I lay awake for hours last night, worrying about being eaten by a giant rat. I knew I would. I watched my mind make up all sorts of stories about what this huge creature would do to me and I watched my adrenalin levels rise at the thoughts.
Eventually I started to force my mind to think about all the places I had slept knowing there were rats in the room, the ceiling, under the bed etc and finally I fell asleep. This morning, all my machinations to stop the rat entering my premises had worked. These included sticking all my shoes under the door. It looked pretty wild when I went to bed, a long row of shoes all higgeldy piggeldy along the floor, but I triumphed and live to tell more tails.
A friend came to see me last night. He is a jeweller, someone I had come to berate for not sending lots of silver that I had paid for. He was charming and hopeless and there did not seem much point getting cross. In the course of talking he turned to admiring my hair.
I have had lots of things said about me over the years. Some of them kind, lots not, many different projections draped over me, some possible others highly amusing, but I have never been told I look like a doll. It fair stopped me in my tracks. I burst out laughing, but as he thought it was the highest compliment (I could tell from his face) I swiftly turned my amusement into a girlish giggle so as not to offend. But there we are, I currently look like a doll. And that is a good thing.
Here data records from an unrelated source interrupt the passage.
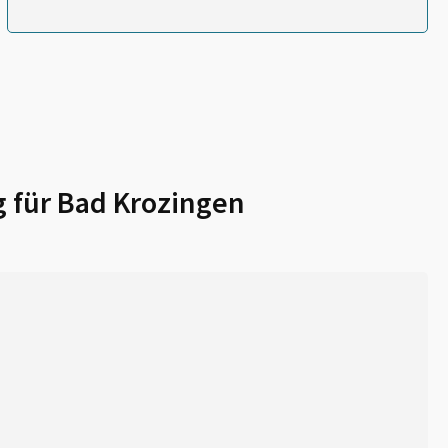
 für
Bad Krozingen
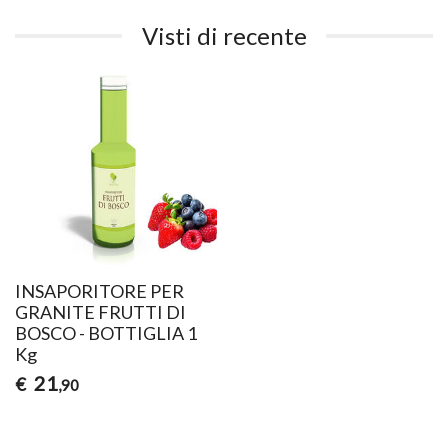
Visti di recente
INSAPORITORE PER
GRANITE FRUTTI DI
BOSCO - BOTTIGLIA 1
Kg
21
€
,90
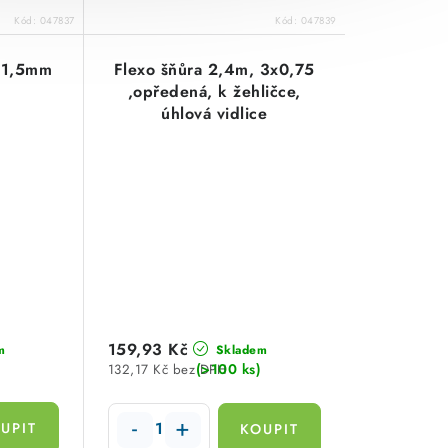
Kód:
047837
Kód:
047839
3x1,5mm
Flexo šňůra 2,4m, 3x0,75
,opředená, k žehličce,
úhlová vidlice
159,93 Kč
m
Skladem
(>100 ks)
132,17 Kč bez DPH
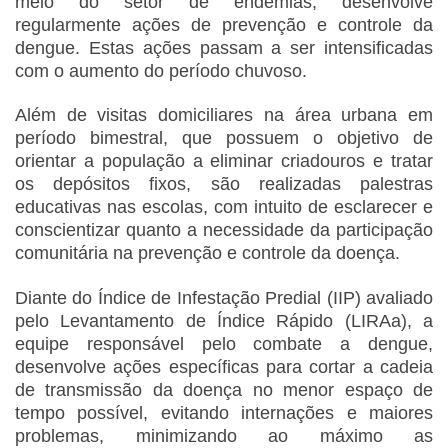
meio do setor de endemias, desenvolve
regularmente ações de prevenção e controle da
dengue. Estas ações passam a ser intensificadas
com o aumento do período chuvoso.
Além de visitas domiciliares na área urbana em
período bimestral, que possuem o objetivo de
orientar a população a eliminar criadouros e tratar
os depósitos fixos, são realizadas palestras
educativas nas escolas, com intuito de esclarecer e
conscientizar quanto a necessidade da participação
comunitária na prevenção e controle da doença.
Diante do Índice de Infestação Predial (IIP) avaliado
pelo Levantamento de Índice Rápido (LIRAa), a
equipe responsável pelo combate a dengue,
desenvolve ações específicas para cortar a cadeia
de transmissão da doença no menor espaço de
tempo possível, evitando internações e maiores
problemas, minimizando ao máximo as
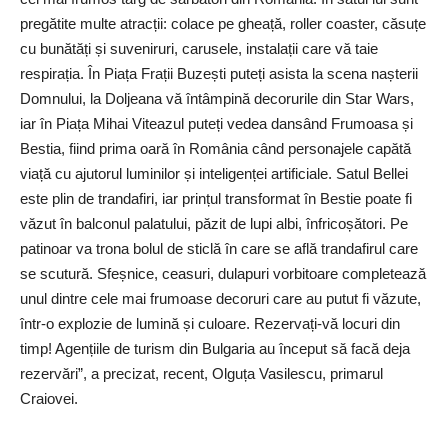
pregătite multe atracții: colace pe gheață, roller coaster, căsuțe
cu bunătăți și suveniruri, carusele, instalații care vă taie
respirația. În Piața Frații Buzești puteți asista la scena nașterii
Domnului, la Doljeana vă întâmpină decorurile din Star Wars,
iar în Piața Mihai Viteazul puteți vedea dansând Frumoasa și
Bestia, fiind prima oară în România când personajele capătă
viață cu ajutorul luminilor și inteligenței artificiale. Satul Bellei
este plin de trandafiri, iar prințul transformat în Bestie poate fi
văzut în balconul palatului, păzit de lupi albi, înfricoșători. Pe
patinoar va trona bolul de sticlă în care se află trandafirul care
se scutură. Sfeșnice, ceasuri, dulapuri vorbitoare completează
unul dintre cele mai frumoase decoruri care au putut fi văzute,
într-o explozie de lumină și culoare. Rezervați-vă locuri din
timp! Agențiile de turism din Bulgaria au început să facă deja
rezervări”, a precizat, recent, Olguța Vasilescu, primarul
Craiovei.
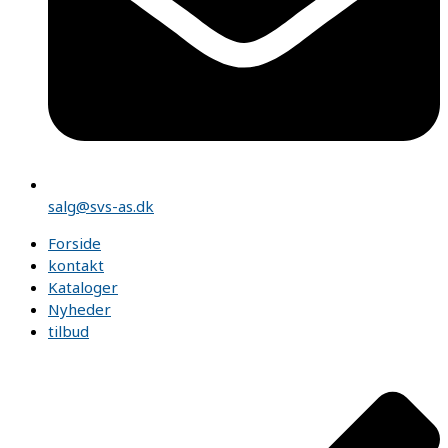
salg@svs-as.dk
Forside
kontakt
Kataloger
Nyheder
tilbud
The stories of life here are hard and surprising. 6 months ago it was a booming economy. There was no stopping the building, the tourists, the money was apparent everywhere. Now, not entirely due to the bombings, there is nothing happening at all. I am the only westerner I have seen so far and usually they, we, are all over the place. The petrol hikes have caused financial havoc, wages have risen, orders have fallen. The manufacturer I saw yesterday was in dire need of medication, he was so gloomy. His financial state was appalling and the issue with me was peanuts and he was not even going to argue the toss. Business had fallen by 11%, huge orders had been returned and he had closed one entire factory.
I had been talking with another retailer in London who manufactures in Delhi and he was surprised that I was coming in June. For me, it has always been a good time to do business, despite the heat, because there are usually fewer travellers, less manufacturers and wholesalers and so for the traders here money is tight and the prices are better. Well it seems that this year it is very much the reality.